Happy Birthday to my friend D! Her birthday was Friday, and to extend the celebration, here are some of her funny quotes from the past year.
Basically, I decided not to read a productivity book last night, because it looked like a long-winded waste of time, and decided to jumpstart my productivity without it.
If I ever send a GIF, know that I meant it with the depths of my soul and thought it was Deeply Important.
I’m involved in witchcraft because of my love for pandas, apparently.
I pray for him occasionally. I also pray for everyone who knows him just in case he has not repented.
In response to some disturbing Bible story coloring pages: Why do children need coloring pages about genuinely horrific things? Do we give them coloring pages about horrible events in the news to help them process them? XD
Look what just came up in my Amazon suggestions. “Game play is the same as the classic UNO game, but there’s a wild card rule unique to this deck. Look for the “Wild Power of Friendship Card”!” Uno is not about the power of friendship. It is not about cooperation. It is about cackling evilly while you make someone else draw four multiple times in a row.
What’s going to be really rough is when we reach the 2040s, and “the forties” will no longer obviously refer to the 1940s. I’m glad I realized this now so that I have twenty years to prepare myself.
Now you can no longer say, “Never have I ever spontaneously combusted.”
After using it on a Saturday: It is always Throwback Thursday when I want to be ironic while bringing up a random memory.
I had a full on fight or flight reaction to this book. And by fight or flight, I mean fight.
This novel seems like something the homeschool moms of my childhood would have adored, but I feel confident that a majority of their children would have liked it too.

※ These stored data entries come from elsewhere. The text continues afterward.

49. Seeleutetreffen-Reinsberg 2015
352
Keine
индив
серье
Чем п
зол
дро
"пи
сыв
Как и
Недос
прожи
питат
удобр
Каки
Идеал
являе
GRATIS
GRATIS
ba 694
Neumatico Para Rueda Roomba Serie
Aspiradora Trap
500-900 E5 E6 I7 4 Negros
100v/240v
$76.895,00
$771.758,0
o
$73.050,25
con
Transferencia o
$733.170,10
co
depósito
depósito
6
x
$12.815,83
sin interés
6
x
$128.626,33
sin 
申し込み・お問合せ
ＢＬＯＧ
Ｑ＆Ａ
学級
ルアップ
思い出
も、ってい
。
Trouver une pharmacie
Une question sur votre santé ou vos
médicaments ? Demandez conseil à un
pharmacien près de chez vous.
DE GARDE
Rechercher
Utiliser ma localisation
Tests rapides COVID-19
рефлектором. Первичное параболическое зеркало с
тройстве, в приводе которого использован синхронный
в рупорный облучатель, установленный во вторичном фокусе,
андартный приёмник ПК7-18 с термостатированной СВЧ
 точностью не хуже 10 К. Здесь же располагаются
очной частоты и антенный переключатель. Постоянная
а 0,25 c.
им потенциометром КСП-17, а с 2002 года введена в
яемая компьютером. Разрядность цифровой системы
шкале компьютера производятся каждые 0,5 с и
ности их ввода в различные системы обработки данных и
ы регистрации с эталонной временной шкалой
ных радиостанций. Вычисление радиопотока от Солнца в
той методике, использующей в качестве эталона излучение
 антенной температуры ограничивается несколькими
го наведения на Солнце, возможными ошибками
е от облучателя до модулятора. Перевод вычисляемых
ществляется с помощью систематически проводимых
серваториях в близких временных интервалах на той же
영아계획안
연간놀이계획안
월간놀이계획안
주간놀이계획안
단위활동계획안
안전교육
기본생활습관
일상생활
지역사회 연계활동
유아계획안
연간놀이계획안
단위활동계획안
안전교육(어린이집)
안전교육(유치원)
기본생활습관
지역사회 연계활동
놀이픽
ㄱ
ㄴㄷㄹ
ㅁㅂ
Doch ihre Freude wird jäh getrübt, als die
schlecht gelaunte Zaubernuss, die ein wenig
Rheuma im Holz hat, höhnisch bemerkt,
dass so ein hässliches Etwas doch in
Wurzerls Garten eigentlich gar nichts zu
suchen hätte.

I sorted through the sea of scrap paper one shots that have been accumulating on my desk, and I have SEVENTEEN stories I wrote at work that I still haven’t typed up and/or finished. So. When I get back from out of town, let’s have a writing night where I focus on typing up all of this. If I die, I don’t want someone going through THESE personal effects.
While we were in the hotel last week, I took a moment to reread a recent story and thought to myself afterwards, among other things, “The obscure C.S. Lewis quote was CHEF’S KISS!”
And then I was like, “But I am the chef. So that is an extremely vain thing to say.”
But, on the other hand, I do know my audience extremely well. XD I wrote this for myself alone, and myself thoroughly enjoys it.
Also, TBT to Dad thinking the rental van was going to break down when my sister and I were both typing about 90 wpm in different rhythms and he thought it was the car.
This has also been a fan favorite. With me being my own fandom here. XD
I accidentally pressed the panic button once at my job, and it worked! Complete panic immediately broke out!
If you have ever heard me say, “People faint FORWARD, not BACKWARD,” while watching a movie, a TV show, a skit, or playacting children, you may be eligible for compensation. You can direct your complaints to this book. [Encyclopedia Brown Solves Them All]
On special blankets in children’s entertainment and their usual horrible end: I don’t like that blanket-loving children having nothing but 1) Linus and 2) devastation.
Maybe just don’t sell your Cursed Objects for $25 or any other price?
I only just learned last year that Stitch is an alien. I was SHOCKED. I knew that ohana means family, and that family means no one gets left behind, because the Internet drilled that into me, but I had no CLUE that Stitch was an alien.
On a children’s historical fiction book: It’s fairly depressing, but in a historically accurate way.
Since I am already telling such a ridiculously lengthy tale, I’ll throw in the detail for free that I spent time admiring a cute guy’s nose for maybe fifteen minutes while we waited to get started.
Whenever I run out of creative ideas, I just start drawing. I let the muse take me into darkness and creepy faces.